Dengan begitu, estimasi tahun depan utang pemerintah bisa tembus Rp9.500-10.000 triliun. Tambahan beban utang baru dari ADB akan mempersempit ruang fiskal, dan meningkatkan ketergantungan pada utang luar negeri.

Baca Juga: Kawal Target Pertumbuhan Ekonomi Prabowo, Konsumsi Listrik Digenjot

2. Pertanyakan peran ADB ringankan beban negara

ADB Beri Pinjaman Rp7,59 Triliun, Bantuan atau Jebakan Utang Baru?ilustrasi utang (IDN Times/Nathan Manaloe)

Selain ADB, pemerintah juga tak boleh melupakan skema kemitraan JETP, yang hanya memberikan porsi hibah 1,32 persen setara 284,4 juta dolar AS dari total komitmen 21,6 miliar dolar AS. Sementara pinjaman dengan persyaratan (concessional loan) cukup dominan.

Peneliti CELIOS, Atinna Rizqiana atau yang akrab disapa Kiki, mempertanyakan peran dari lembaga multilateral seperti ADB dalam meringankan beban negara berkembang. 

“Seharusnya dari sini kita patut mempertanyakan niatan lembaga internasional dalam urun tangan membantu proses transisi energi di Indonesia," ucapnya.

 

3. Bentuk bantuan seharusnya hibah bukan pinjaman

ADB Beri Pinjaman Rp7,59 Triliun, Bantuan atau Jebakan Utang Baru?ilustrasi uang (IDN Times/Aditya Pratama)

Menurut Kiki sapaan akrabnya, untuk mendukung kebijakan dan mewujudkan proses transisi menuju energi yang lebih baik dan berkelanjutan, bentuk bantuannya semestinya berbentuk hibah, bukan pinjaman yang pada akhirnya hanya akan menambah dalam lubang utang Indonesia.

Pemerintah idealnya lebih tegas dalam mendesak ADB, maupun lembaga keuangan internasional lain, agar porsi hibah lebih besar, sebagai bentuk tanggung jawab negara maju dan lembaga multilateral dalam membantu negara berkembang.
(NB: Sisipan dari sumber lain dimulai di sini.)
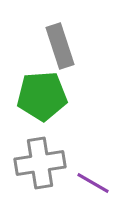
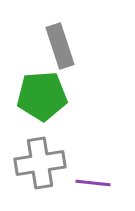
purple line: rotated 24 degrees counterclockwise
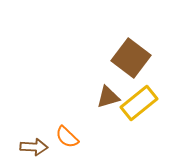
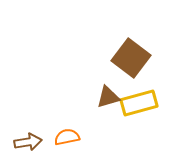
yellow rectangle: rotated 24 degrees clockwise
orange semicircle: rotated 125 degrees clockwise
brown arrow: moved 6 px left, 5 px up; rotated 12 degrees counterclockwise
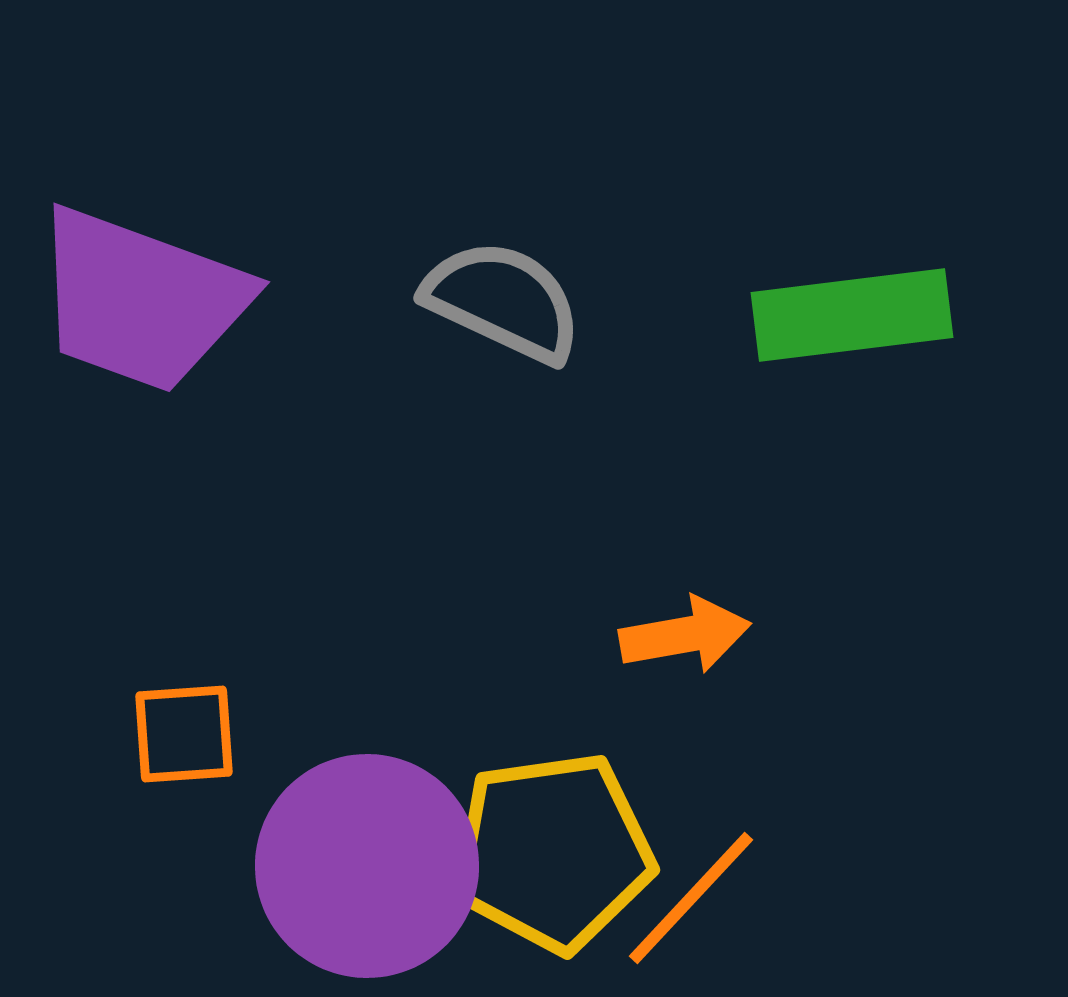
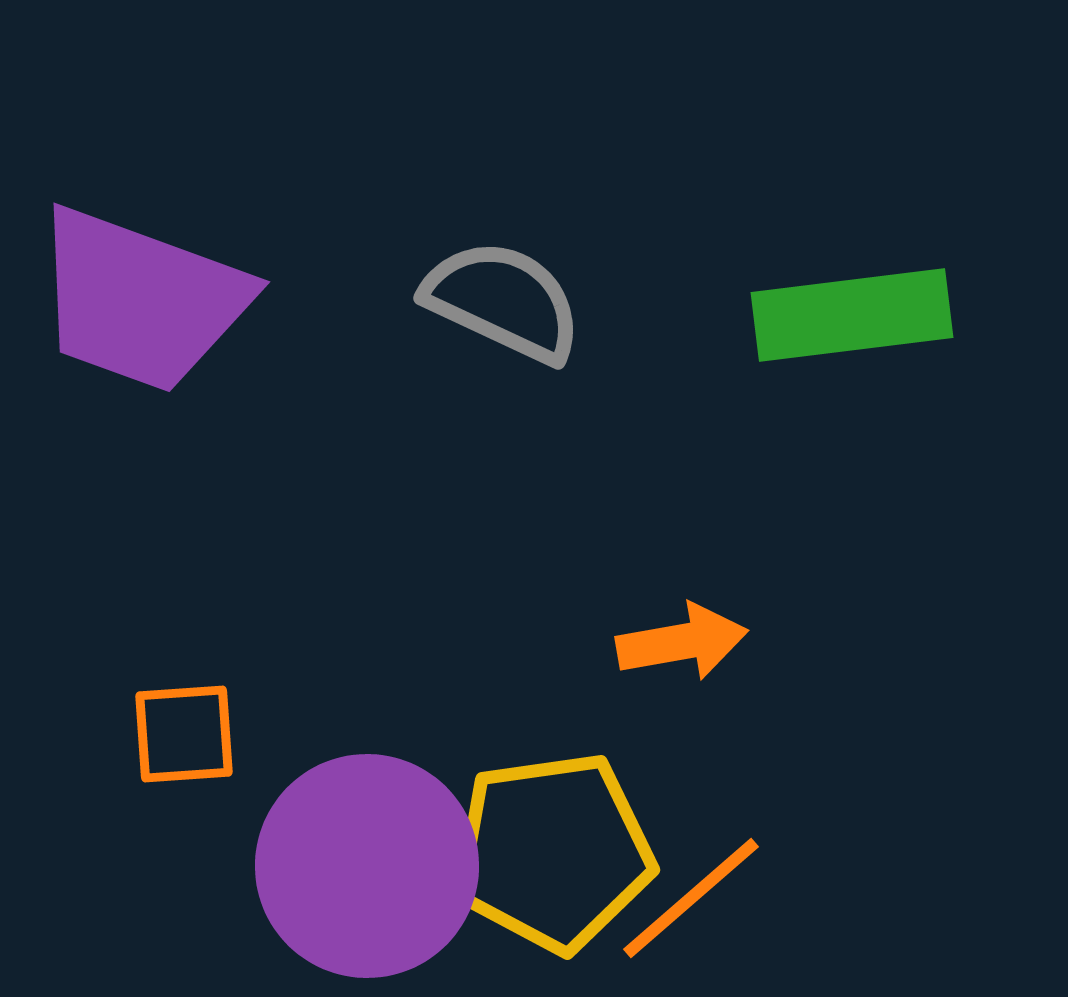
orange arrow: moved 3 px left, 7 px down
orange line: rotated 6 degrees clockwise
“Transisi energi yang terlalu bertumpu pada utang akan menciptakan persepsi bahwa transisi energi itu mahal dan tidak menguntungkan. 

Bahkan pinjaman ini dapat masuk pada kategori Structural Ad justment Program (Penyesuaian Struktural), yakni upaya untuk memberi pinjaman bersyarat perubahan regulasi, dengan kedok membantu negara berkembang dalam melakukan transisi energi. 

Kondisinya de ja vu dengan model SAP pada krisis 1998. Bedanya saat ini krisis iklim yang dijadikan jalan masuk oleh lembaga kreditur asing.